In process of putting 4 kenwood 1779ie 6.75". Finshed with the two rear and they sound awesome and crystal clear. Drowns the front stocks....  : :thumbup:


----------



## Azgrower (Oct 1, 2004)

CDT component sets:

*CL61 - great entry level speakers, cant get a better quality speaker and especially not for the price.

*EF-61cfi - upgraded model to those above, feature carbon fiber cones and vented magnets. Again, superb quality and sound. Can easily compete with Morel, MB Quart, Focal, etc...

Dynaudio 240GT component set:
* what more to say about Dynaudio....the best of the best!

Image Dynamics comp set:
*CSX62 - very nice set, very clean production of music. Tonally balanced.


----------



## Zac (Mar 10, 2004)

Pioneer TS-A1680R 4 Way 6 1/2 in speaker

Great price, you can get them online for 70 bucks, in stores for 90-100. Their very loud and hold up rather well at high volume levels. If you dont have a component amp pushing your speakers, you will not hear a difference between this and more expensive speakers. I had them up front and in the back (still use the backs). Great price for what you get, I highly reccomend.


----------



## Kencapel (Nov 5, 2004)

*Speaker upgrade..HelP pleeeze!!!*

I have Infinity's in my front doors. Does anybody know any good 6.5 speakers that hit hard so I can replace the back one's?


----------



## sr20dem0n (Mar 19, 2003)

yes, they're called subwoofers, you aren't going to find 6.5" midranges that "hit hard"


----------



## Xxboarderxx (Nov 11, 2004)

*speakers*

if you want a good brand of speaker i would get rockford fosgate. Friend has them and they are really clear. I have sony xplode and they are alright. Pioneers are pretty good to. But definitly look into the rockford fosgate.


----------



## schauhan (Apr 29, 2004)

After keeping Sony Xplodes and Infinity, now I have Rockford Fosgate Punch. They rock. Total sound quality, they are a bit expensive, but once you hear then you will realize the money worth the sound you get out of it.


----------



## Nismo240 (Jul 24, 2004)

schauhan said:


> After keeping Sony Xplodes and Infinity, now I have Rockford Fosgate Punch. They rock. Total sound quality, they are a bit expensive, but once you hear then you will realize the money worth the sound you get out of it.

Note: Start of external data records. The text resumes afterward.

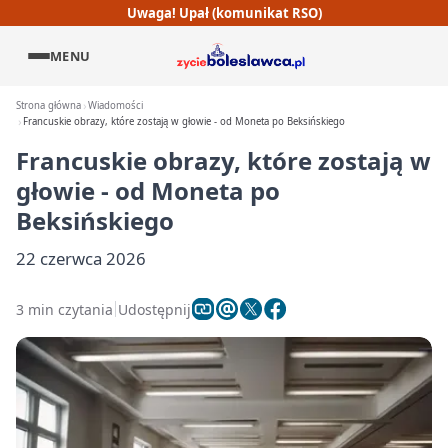
Uwaga! Upał (komunikat RSO)
MENU
Strona główna
Wiadomości
Francuskie obrazy, które zostają w głowie - od Moneta po Beksińskiego
Francuskie obrazy, które zostają w
głowie - od Moneta po
Beksińskiego
22 czerwca 2026
3 min czytania
Udostępnij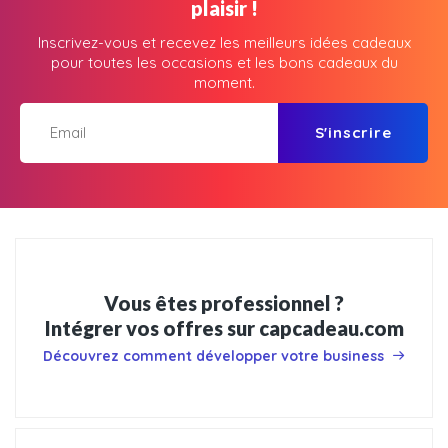
plaisir !
Inscrivez-vous et recevez les meilleurs idées cadeaux
pour toutes les occasions et les bons cadeaux du
moment.
S'inscrire
Vous êtes professionnel ?
Intégrer vos offres sur capcadeau.com
Découvrez comment développer votre business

i agree, a lot of people are saying that rockford isn't as good as they used to be. my friend bought his punch subwoofers about 2 years ago and they still hit hard as hell. their amps are really good, too.


----------



## BII (May 13, 2004)

I just installed some Clarion SSR1625 in the doors and they sound great. Not powerful, but enough to fill an old Sentra and the lows sound good, the mids and highs are clear.


----------



## 200silvia (Jun 12, 2002)

I tried to bring in a new company to sell called Bravox. Tried out there CS60K components and so far they are great for the money. Very detailed on low end and tweeters are very nice as well. I found myself going through all the old cds to hear the different style they bring o the table. Only complaint is as the low end are detailed and hit hard they dont have a low end rumble. I know people say that what a sub is for but great components can do a little of that too. Overall a nice pair that i still use today. 
Clif Design cd6.5c components. They were very laid back and have a strong midbass. hey get lower then the bravox but didnt have the same kick. The tweeters are very laid back, much like the cdt cl61a or something like that. Overall not bad at all but the bravox edges them out. 
Cdt cl series. A friend bought them on sale for 150 i believe. They are also a laid back speaker. I heard they had good midbass as i was the one who recommended the speaker but compared to the other two i was a little dissapointed. They sound smooth and seem like they can handle the power a little better then the other two. They just didnt excite me like the bravox did. I guess its just preference. 
All of these speakers were given 125 watts rms from a viper 400.2 amp.
http://www.bravoxaudio.com/csk.asp
http://www.clifdesigns.com/index3.html
http://www.thezeb.com/p-CDT-Audio-CL-61A-6-1-2-inch-Component-System-101083.htm


----------



## slamd097 (Mar 19, 2005)

Alpine E drive subs...

Hard hitting and hard Bass. Just don't like the wafting Bass hits on bass drops. The PPI's sounds tight on the bass drops, but lousy on the rest..go figure.

MB quartz...6X9..awesome for those that like rock..low on the rms, but make up for it in ear splitting guitars, and solid mid bass. 

JL audio 8" subs...all I can say is..those were 8's? Didn't feel like it..lol


----------



## Azgrower (Oct 1, 2004)

sr20dem0n said:


> yes, they're called subwoofers, you aren't going to find 6.5" midranges that "hit hard"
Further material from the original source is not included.